Additionally, U.S.S.G. § 3E1.l(c) provides that money paid shall be applied to restitution first. Moreover, the Judgment in the Criminal case specified the order of payments. (D-234, p. 6.)

In support of its position, the Government filed the Declaration of Janice A. Ramsey, Paralegal Specialist for the Financial Litigation Unit of the United States Attorney's Office for the Middle District of Florida. (See D-292, Exh. A.) Ms. Ramsey stated that the Clerk's Office received a $25,000 check that Defendant directed be applied to his outstanding fine, but that the payment was applied to his outstanding restitution in accordance with 18 U.S.C. § 3612(c). (Id. at ¶ 3.) Ms. Ramsey further states that the Clerk's Office received a check in the amount of $3,175,025.79 on October 2, 2007. The funds were divided such that $2,381,269.34 was applied to the outstanding principal and $793,756.45 was placed in the Court's registry pursuant to the order of August 22, 2007. (Id. at ¶ 4.) On December 2, 2009, the Clerk's Office credited $800,812.36 (the principal amount plus interest) to Defendant's restitution obligation in accordance with an Order Granting Motion for Release of Funds from the Court Registry in United States ex rel. Ferrara v. United States, Case No. 8:04-cv-349-T-30MAP. (D-292, Exh. A, ¶ 5.)

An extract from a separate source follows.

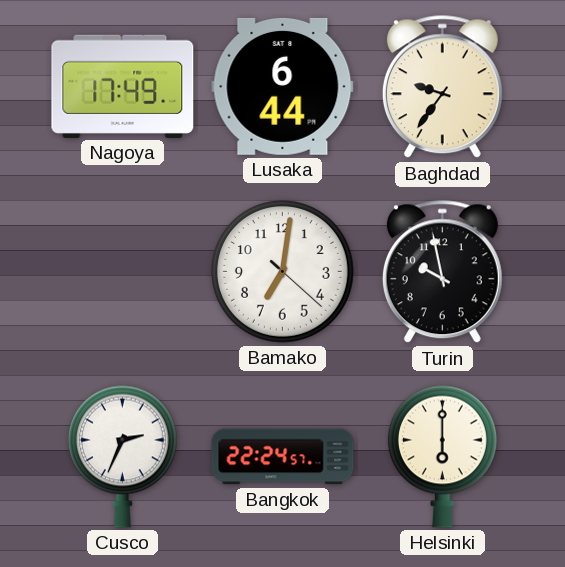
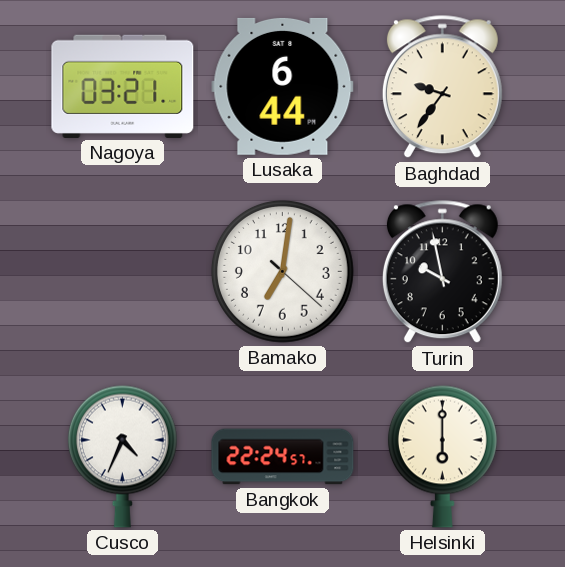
Nagoya: 17:49 -> 03:21
Cusco: 2:34 -> 4:34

On August 24, 2009, Defendant, through newly retained counsel, filed a memorandum in opposition to the Government's Motion for Entry of Final Order in Garnishment and a request for oral argument. (D-293, 296.) In this memorandum, Defendant raised two new arguments, including that: (1) no restitution is due Medicare because the United States already received full compensation for any loss by its recovery of the forfeiture amount; and (2) garnishment is not available to the United States under 18 U.S.C. § 3613 because the evidence introduced at the sentencing hearing did not establish the "actual amount" of loss to the United States as required by the MVRA. In addition to these arguments, Defendant again claimed that the funds sought to be garnished by the United States are in an IRA account that is exempt from collection under Fla. Stat § 222.21. This argument, however, is based on the contention that the Government failed to identify that it was seeking a writ of garnishment under Federal law and thus Florida law prevails.

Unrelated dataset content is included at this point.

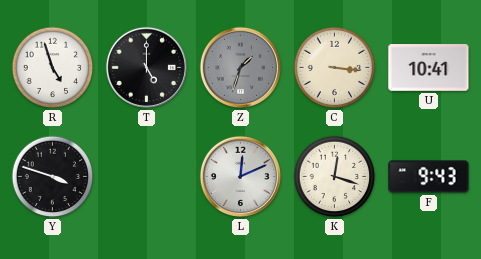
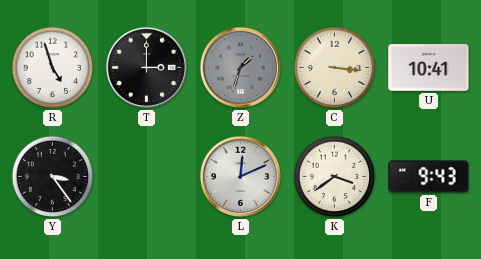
T: 5:00 -> 3:00
Y: 3:48 -> 3:24
K: 12:18 -> 3:39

By order dated September 11, 2009, the Court instructed the Government to file a reply brief addressing the issues raised in Defendant's August 24, 2009 filing. (D-297.) On September 25, 2009, the Government filed its Reply in which it contended that Defendant's memorandum is an untimely attempt to contest the garnishment of Defendant's IRA. It argued, alternatively, that: (1) Defendant's claim of double recovery is contrary to law; (2) Defendant's claim regarding the loss amount is an impermissible collateral attack on the Criminal Judgment; and (3) Defendant's claim that the Government failed to identify that it is proceeding under Federal law is a misstatement of the record. (D-298.)

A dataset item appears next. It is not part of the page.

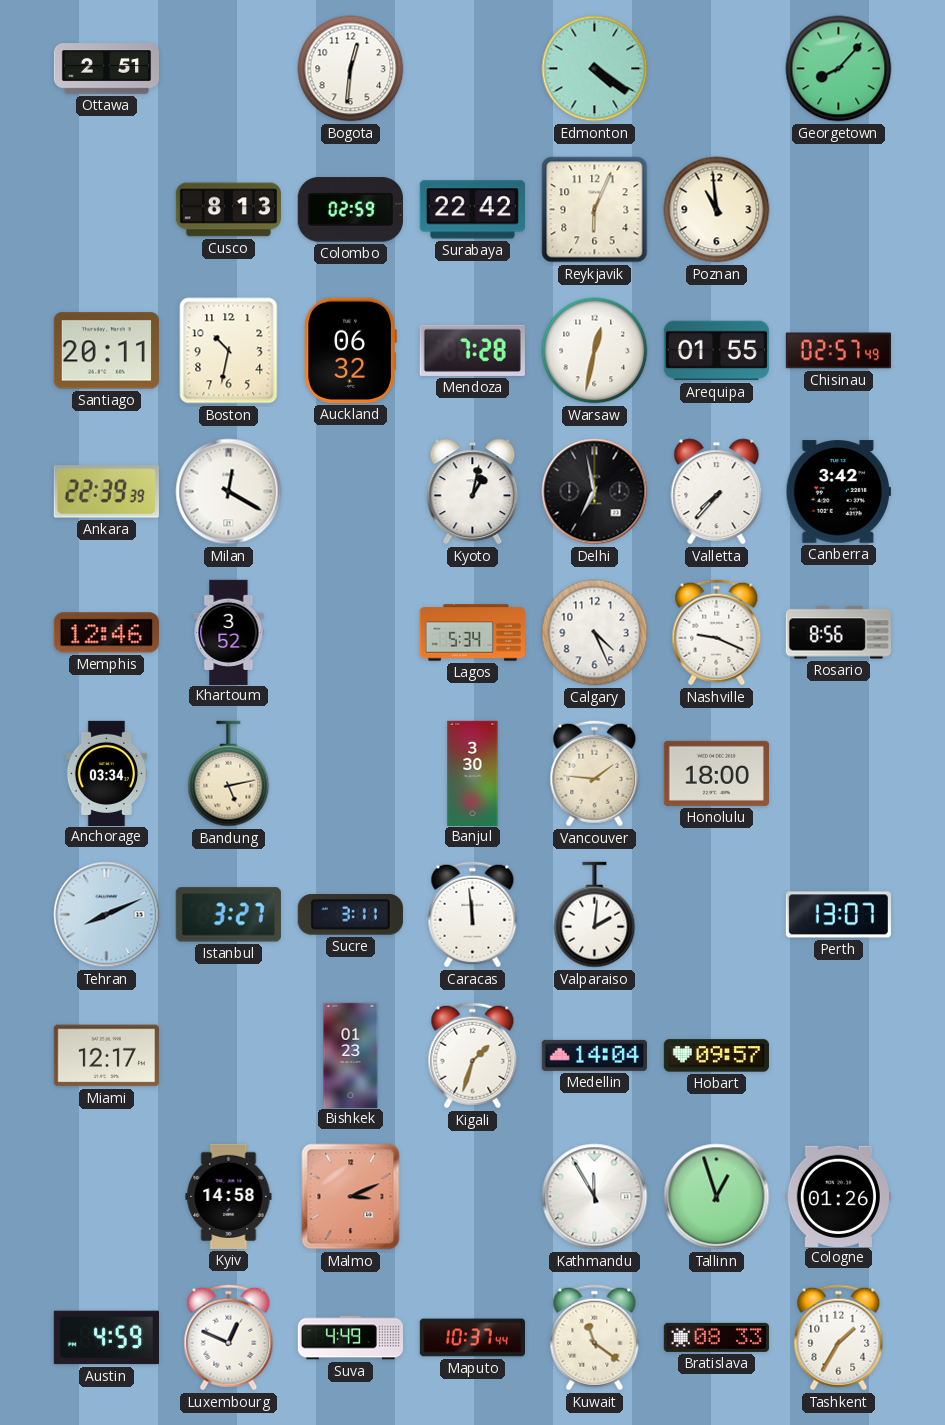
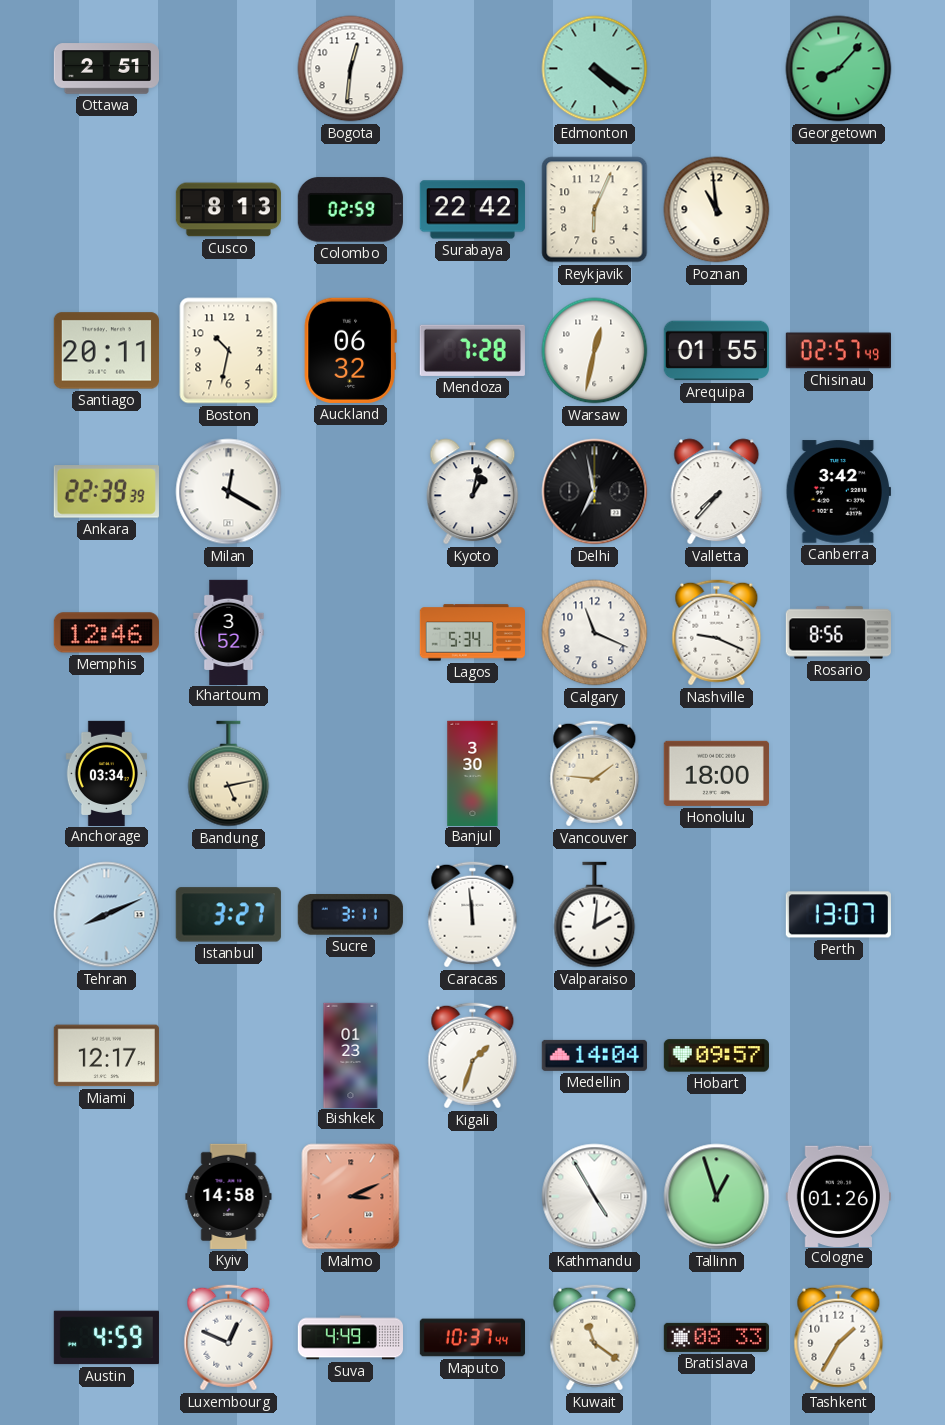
Calgary: 4:26 -> 11:19
Kathmandu: 11:55 -> 4:55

Defendant, in his sur-reply permitted by the Court, argued that his timely pro se objection to the garnishment preserved his right to raise additional grounds when he retained an attorney under Rule 15(c)(1)(B), Fed.R.Civ.P., as enforcement of a civil judgment under Federal law or State law. . . ." 18 U.S.C. §§ 3613(a), (f). Obtaining a writ of garnishment under the Federal Debt Collection Procedure Act (the "FDCPA") is one procedure by which to enforce such a judgment. 28 U.S.C. § 3205(b)(1). The district court may issue a writ of garnishment "against property (including nonexempt disposable earnings) in which the debtor has a substantial nonexempt interest and which is in the possession, custody, or control of a person other than the debtor, in order to satisfy the judgment against the debtor." Id., 28 U.S.C. § 3205(a) (emphasis added).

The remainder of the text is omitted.